Analysis Method: kolsmir

Brian T. Luke (lukeb@ncifcrf.gov)
Return to Contents

The  Kolmogorov-Smirnov test (K-S test) simply measures the maximum difference in the cumulative fraction plots of the two States.

F1(x) is the fraction of samples in the first State that have an intensity less than x, while F2(x) is the fraction of samples in the second State.  The metric is simply given by the following.

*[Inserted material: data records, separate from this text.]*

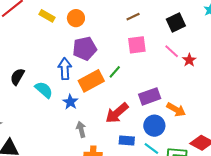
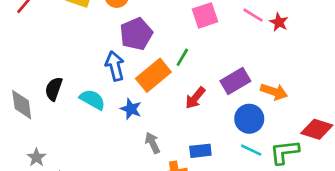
red arrow: (117, 113) -> (195, 98), moved, size x0.7
blue rectangle: (127, 140) -> (200, 151), moved

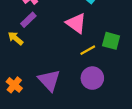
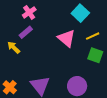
yellow line: (88, 50) -> (93, 36), moved

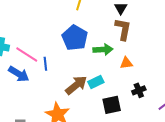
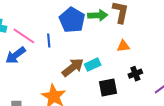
green arrow: (103, 50) -> (98, 15), moved
blue line: (45, 64) -> (49, 40), moved
blue arrow: (19, 74) -> (16, 55), turned 110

D = max|F1(x) – F2(x)| over all x.

The peaks should be ranked from highest to lowest value of D.

In general, the intensities are ranked from lowest to highest and x assumes each value of the intensity (meaning that the point with this intensity does not count towards the total).

Increment the total in each state starting with the sample with the lowest intensity and stopping with the sample with the next-to-highest intensity and find the largest difference after each increment.

This method is only valid for a two-State problem.

The results examining 10,000 features representing either Feature-a or Feature-b, and comparing their scores against the maximum possible score obtained from features with no information is shown in the following table.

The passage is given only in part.